The rented bungalow was basic but habitable. There was one large central living area and a couple of bedrooms but one was small and somewhat grubby so we used it to store our furniture, mostly bought at auction in Bangalore when we thought we would be living in Whitefield. We shared the other bedroom, and the first night passed reasonably well though I kept hearing strange noises but since the house was surrounded by quite thick woods I just thought it was the local nightlife. The noises were louder and seemed closer the next evening and then all of a sudden in the middle of the night Michael gave a great shout. It seemed something had run over his face and then tried to burrow down into his pyjamas. We turned on the lights and there were over a dozen rats in the room including several perched on a ledge or cornice that ran along the walls. They were looking at us inquisitively. We were clearly interlopers in their territory.
I can't remember how we got rid of the rats but we clearly did because we stayed in that bungalow for the next few weeks while the purchase of the other property went through. You may be wondering how we bought this other place, given the reason we had left Whitefield was that we, as foreigners, had not been granted permission to buy what was called immoveable property despite being assured by the Indian High Commission in London that we could. The answer is Michael had so set his heart on buying somewhere that he accepted Tharyan's offer to buy it in his name.

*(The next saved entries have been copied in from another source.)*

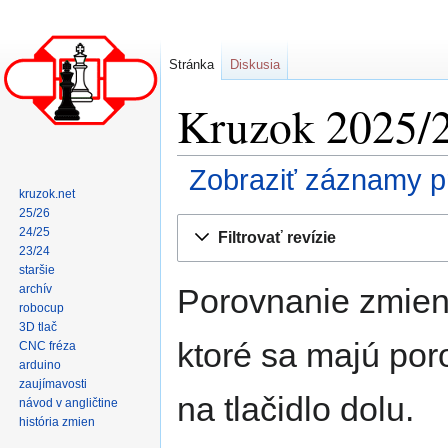
Stránka
Diskusia
Kruzok 2025/20
Zobraziť záznamy pr
kruzok.net
25/26
Skočit
Skočit
24/25
Filtrovať revízie
na
na
23/24
navigaci
vyhledávání
staršie
Porovnanie zmien:
archív
robocup
3D tlač
ktoré sa majú poro
CNC fréza
arduino
zaujímavosti
na tlačidlo dolu.
návod v angličtine
história zmien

Michael supplied the money which was about £20,000 (this was 1980 so that was not what it would be now but still was reasonable for 2 bungalows and a fairly decent amount of garden) and Tharyan's name went on the paperwork. I thought this was somewhat reckless but Tharyan seemed friendly and honest, and it was not my money.
We moved into the new bungalow in December 1980. It had taken several months, and a lot of work still needed to be done on the two bungalows and the garden which was heavily overgrown, but we had finally established ourselves in India.